Riflessione sul vangelo della VI Domenica di Pasqua Anno C

Il brano del Vangelo di Giovanni che leggiamo questa domenica fa parte del lungo discorso di addio di Gesù.

«Se uno mi ama, osserverà la mia parola e il Padre mio lo amerà e noi verremo a lui e prenderemo dimora in lui» (Gv 14,23). Gesù promette di prendere dimora con il Padre nel discepolo che accoglie la Parola e la mette in pratica. L’amore. Ecco ciò che attira, che trascina Dio alla sua creatura. Non un amore di sensibilità, ma quell’amore «forte come la morte e che le grandi acque non possono estinguere» (Ct 8,29). 

Gesù insiste sul legame stretto che c’è fra amore e osservanza dei comandamenti: «Se mi amate osserverete i miei comandamenti» (14,15); «chi accoglie i miei comandamenti e li osserva, questi mi ama» (14,21); «se osser­verete i miei comandamenti rimarrete nel mio amore, come io ho osservato i comandamenti del Padre mio e rimango nel suo amore» (15,10).

Gesù non dice o fa niente da sé, la sua autorità deriva tutta quanta dal Padre: «la Parola che voi ascoltate non è mia, ma del Padre che mi ha man­dato» (14,24).

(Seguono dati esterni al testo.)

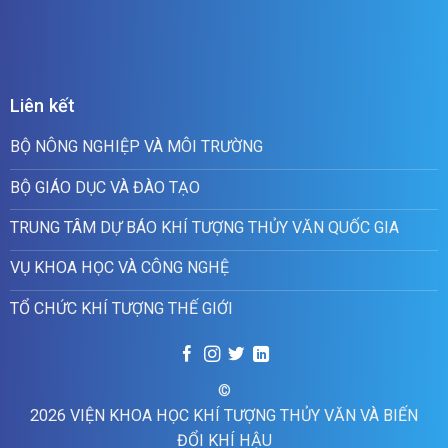
Liên kết
BỘ NÔNG NGHIỆP VÀ MÔI TRƯỜNG
BỘ GIÁO DỤC VÀ ĐÀO TẠO
TRUNG TÂM DỰ BÁO KHÍ TƯỢNG THỦY VĂN QUỐC GIA
VỤ KHOA HỌC VÀ CÔNG NGHỆ
TỔ CHỨC KHÍ TƯỢNG THẾ GIỚI
©
2026 VIỆN KHOA HỌC KHÍ TƯỢNG THỦY VĂN VÀ BIẾN
ĐỔI KHÍ HẬU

Così dicendo, Gesù invita ogni anima che vuol vivere a contatto con Lui, di vivere anch’essa queste parole, perché la volontà divina deve essere il suo nutrimento, il suo pane quotidiano.

Capire Gesù, accogliere e mettere in pratica la sua Parola, che è rivelatrice del Padre, non può essere un semplice atto di volontà, ma richiede l’iniziativa divina: «il Consolatore (parakletos), lo Spirito Santo che il Padre manderà nel mio nome, Egli vi insegnerà ogni cosa e vi ricorderà tutto ciò che vi ho detto» (14,26).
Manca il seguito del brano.